9. A cover for front, central, and rear wheels rotatably supported on a frame of an in-line skate comprising:
a front wheel section for covering a front wheel of the in-line skate, and having an interior wall with a raised portion adaptable to fit between a pair of wheels substantially contoured in a radius to match the shape of a front wheel of the in-line skate;
a rear wheel section for covering a rear wheel of the in-line skate, and having an interior surface with a raised portion adaptable to fit between a pair of wheels substantially contoured in a radius to match the shape of a rear wheel of the in-line skate; and
a central section for covering at least one central wheel and adjoining both the front and rear wheel sections, the front wheel, central, and rear wheel sections also forming a top perimeter wall defining an elongate slot dimensioned to be able to fit over the frame of the in-line skate, said elongate slot having substantially the same width at the front, central, and rear wheel sections.
10. A combination of an in-line skate and a removable cover for the wheels of said in-line skate, said combination comprising:
a boot;
an elongate wheel frame attached lengthwise to the sole of said boot;
a set of linearly aligned wheels rotatably supported on said frame, including a front wheel, a rear wheel, and at least one central wheel between said front and rear wheels;
a cover for said front, central, and rear wheels comprising:
a front wheel section for covering a front wheel of the in-line skate, and having an interior wall with a raised portion adaptable to fit between a pair of wheels substantially contoured in a radius to match the shape of a front wheel of the in-line skate;
a rear wheel section for covering a rear wheel of the in-line skate, and having an interior surface with substantially contoured in a radius to match the shape of a rear wheel of the in-line skate; and
a central section for covering at least one central wheel and adjoining both the front and rear wheel sections, the front wheel, central, and rear wheel sections also forming a top perimeter wall defining an elongate slot dimensioned to be able to fit over the frame of the in-line skate.
Description
BACKGROUND OF THE INVENTION

This application is a continuation-in-part of U.S. patent application Ser. No. 07/898,022, filed Jun. 12, 1992 and now abandoned.

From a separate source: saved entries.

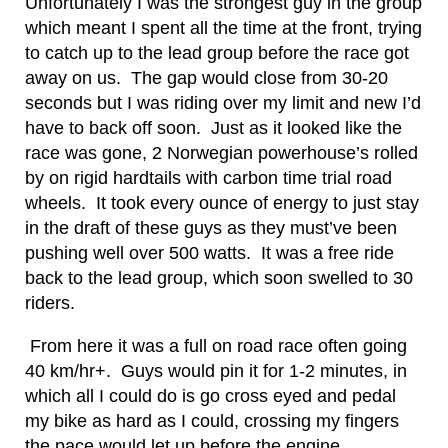
Unfortunately I was the strongest guy in the group
which meant I spent all the time at the front, trying
to catch up to the lead group before the race got
away on us. The gap would close from 30-20
seconds but I was riding over my limit and new I’d
have to back off soon. Just as it looked like the
race was gone, 2 Norwegian powerhouse’s rolled
by on rigid hardtails with carbon time trial road
wheels. It took every ounce of energy to just stay
in the draft of these guys as they must’ve been
pushing well over 500 watts. It was a free ride
back to the lead group, which soon swelled to 30
riders.
From here it was a full on road race often going
40 km/hr+. Guys would pin it for 1-2 minutes, in
which all I could do is go cross eyed and pedal
my bike as hard as I could, crossing my fingers
the pace would let up before the engine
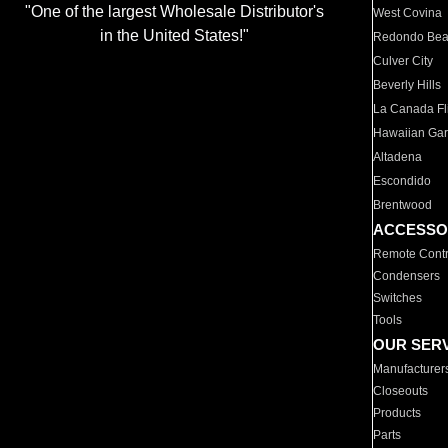
"One of the largest Wholesale Distributor's
West Covina
in the United States!"
Redondo Be
Culver City
Beverly Hills
La Canada Fli
Hawaiian Ga
Altadena
Escondido
Brentwood
ACCESSO
Remote Contr
Condensers
Switches
Tools
OUR SER
Manufacturer
Closeouts
Products
Parts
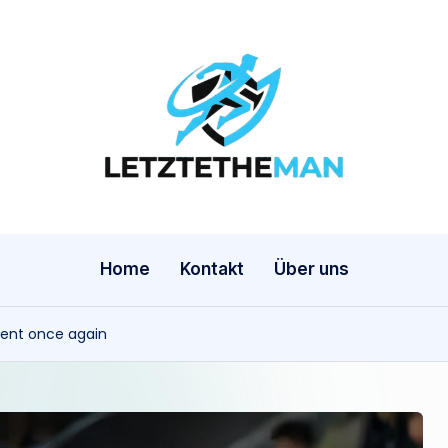
l
e
t
z
Home
Kontakt
Über uns
t
ment once again
e
t
h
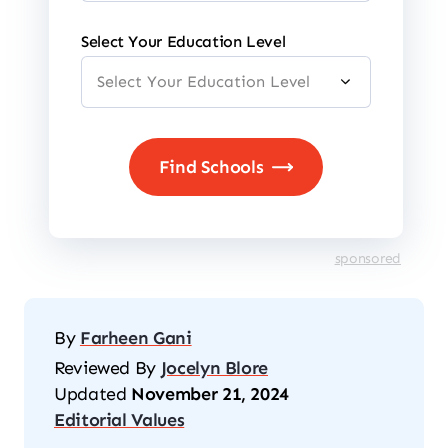
Select Your Education Level
sponsored
By
Farheen Gani
Reviewed By
Jocelyn Blore
Updated
November 21, 2024
Editorial Values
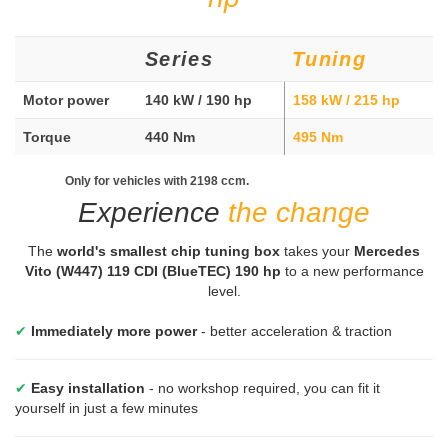
Series
Tuning
Motor power
140 kW / 190 hp
158 kW / 215 hp
Torque
440 Nm
495 Nm
Only for vehicles with 2198 ccm.
Experience
the change
The
world's smallest chip tuning box
takes your
Mercedes
Vito (W447) 119 CDI (BlueTEC) 190 hp
to a new performance
level.
✔
Immediately more power
- better acceleration & traction
✔
Easy installation
- no workshop required, you can fit it
yourself in just a few minutes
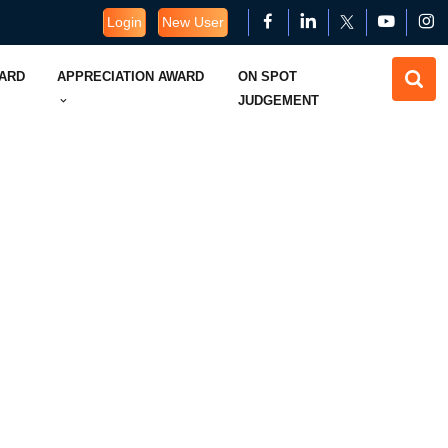
Login
New User
WARD
APPRECIATION AWARD
ON SPOT
JUDGEMENT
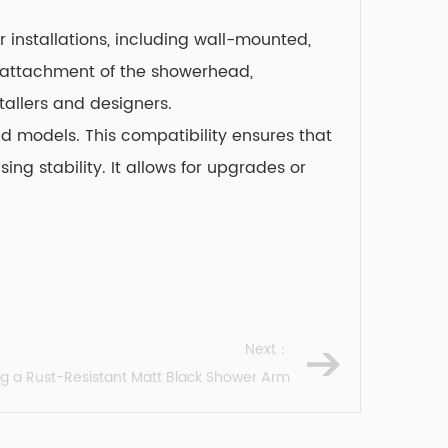
r installations, including wall-mounted,
re attachment of the showerhead,
tallers and designers.
d models. This compatibility ensures that
g stability. It allows for upgrades or
Next：
ng a Rust-Resistant Matt Black Shower Arm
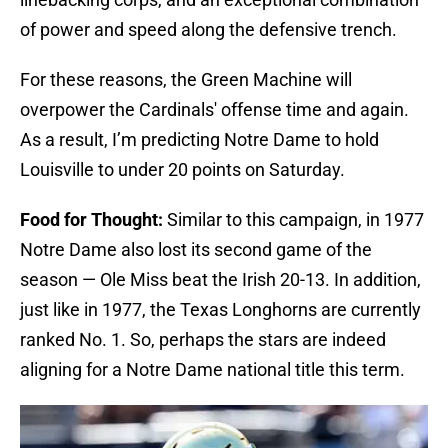
of power and speed along the defensive trench.
For these reasons, the Green Machine will
overpower the Cardinals' offense time and again.
As a result, I’m predicting Notre Dame to hold
Louisville to under 20 points on Saturday.
Food for Thought:
Similar to this campaign, in 1977
Notre Dame also lost its second game of the
season — Ole Miss beat the Irish 20-13. In addition,
just like in 1977, the Texas Longhorns are currently
ranked No. 1. So, perhaps the stars are indeed
aligning for a Notre Dame national title this term.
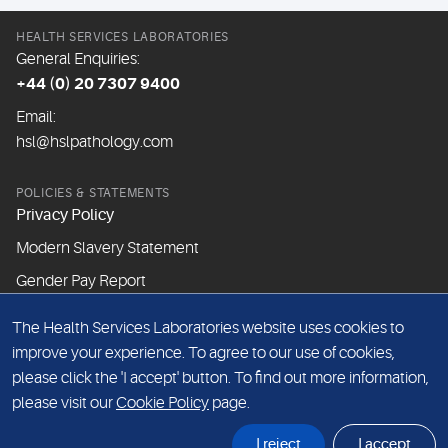
HEALTH SERVICES LABORATORIES
General Enquiries:
+44 (0) 20 7307 9400
Email:
hsl@hslpathology.com
POLICIES & STATEMENTS
Privacy Policy
Modern Slavery Statement
Gender Pay Report
The Health Services Laboratories website uses cookies to
ABOUT THIS WEBSITE
improve your experience. To agree to our use of cookies,
Cookie Policy
please click the 'I accept' button. To find out more information,
Website Terms & Conditions
please visit our
Cookie Policy
page.
Sitemap
I reject
I accept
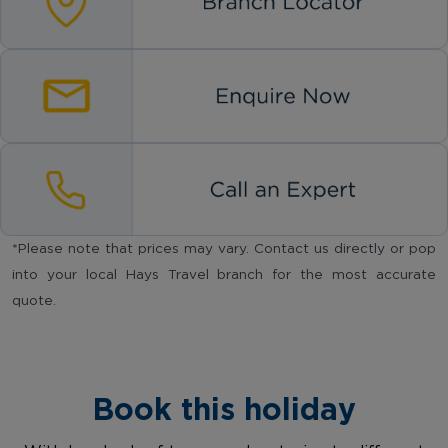
*Please note that prices may vary. Contact us directly or pop
into your local Hays Travel branch for the most accurate
quote.
Book this holiday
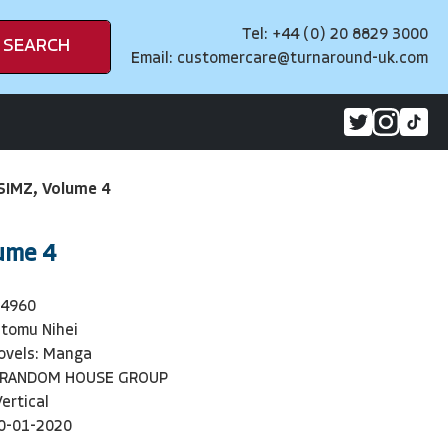
Tel: +44 (0) 20 8829 3000
SEARCH
Email:
customercare@turnaround-uk.com
IMZ, Volume 4
ume 4
94960
tomu Nihei
ovels: Manga
 RANDOM HOUSE GROUP
Vertical
0-01-2020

In-line skates have a shoe or boot which is laced, buckled or strapped onto the skater's feet. A wheel housing is attached to the bottom or sole of the shoe or boot of the in-line skate. The wheel housing rotatably supports typically three, four, five or six in-line wheels. The housing generally covers the top portion of the wheels, leaving the lower portion of the wheels exposed for rolling contact with the ground.

In-line skating has become a universal sport enjoyed by millions of skaters, including in-line speed skaters and hockey players, of all ages. However, it can be difficult to move across non-paved areas, negotiate stairs, enter buildings, or traverse steep grades, while wearing in-line skates. Switching to conventional footwear for these activities is time consuming, inconvenient, and requires that the in-line skater carry extra footwear. In addition, skate wheel bearings are subject to contamination and premature wear if the in-line skater attempts to walk across soil, sand, gravel, stones, etc. Moreover, many business establishments restrict the use of in-line skates on their premises. Some skate wheels can leave marks on certain floor surfaces.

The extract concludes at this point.